Wow, as if someone took a baseball bat, went into my GPT and thrashed it!

I had a custom GPT that used to work fairly well, searching multiple pdf files in its knowledge. I haven’t used it since 4o and 4o mini took over ChatGPT. Now, my custom GPT is close to useless. I tried reducing the files in the knowledge to a minimum, but it is struggling with even the most basic test queries I have.

Another backward step for Custom GPTs. I won’t be surprised if OpenAI sunsets them soon… There is absolutely no improvement for months, even degradation of capabilities.

I fully understand the feeling! I cannot understand the business model OpenAI is adopting. It’s not as if it doesn’t have any competition.

I feel that mine is operating pretty smoothly.
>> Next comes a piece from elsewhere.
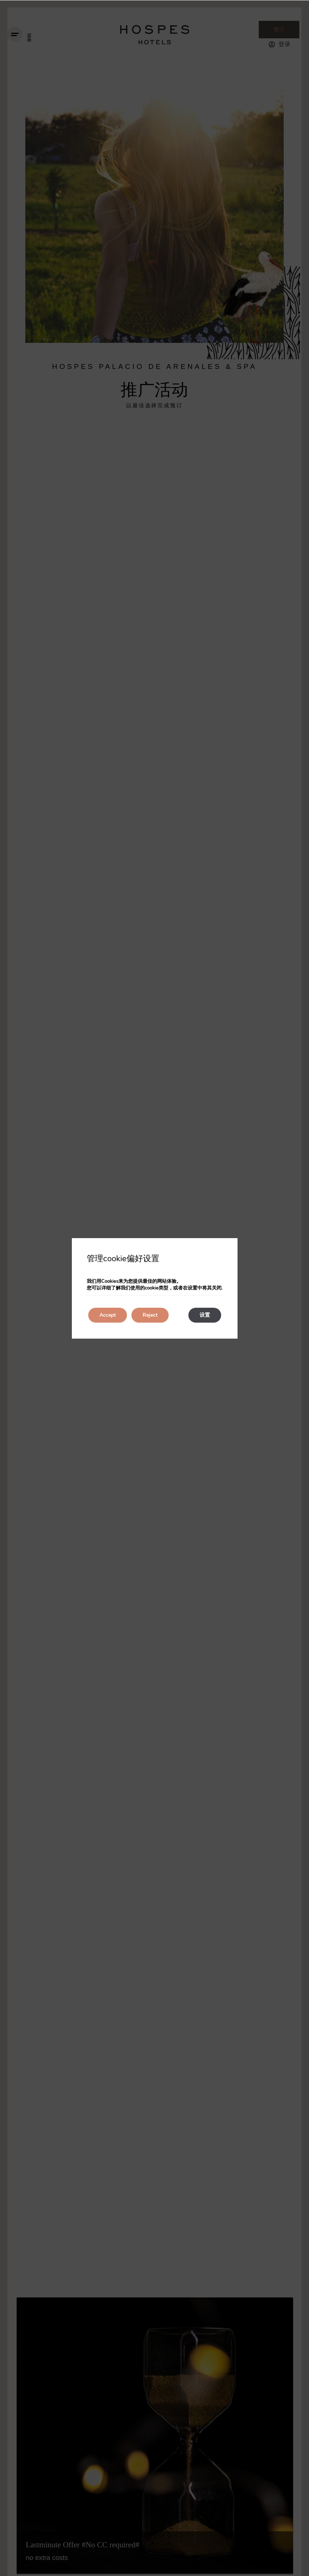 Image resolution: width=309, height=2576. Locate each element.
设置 (205, 1315)
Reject (150, 1315)
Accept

I do notice the longer the convo and how it can revert back to its old ways but I dont seem to have these issues

I have noticed the same. I built a knowledge base that is currently only 7 pages long, because I’m still building it. While testing I explicitly gave the instruction that under no circumstances there should be information used that’s not from the knowledge base without notifying the user that it’s not from the knowledge base. It’s okay if stuff is made up and not from the doc, but then it should clearly say (I put this prompt in the instructions): “Unfortunately I can’t find any information about this in the knowledge base, but here is a answer that might help you:”

Still it spits our random made up replies that are somewhat true, but not completely, because it’s not from the doc. How can I give anybody access to this GPT, if I can’t trust it, that it won’t make up random stuff on the fly. That makes the whole point of it pretty useless

1 Like

You ever notice in a long thread the responses can be fantactic and then if you throw a “what if “ about any core concept or idea you’ve been discussing and responses seem to forget all the document materials and instructions you’ve provided. I think this is what is happening with every GPT “upgrade” to the entire program… it changes thing unintentially…. This would make sense. Hopefully, they get it worked out.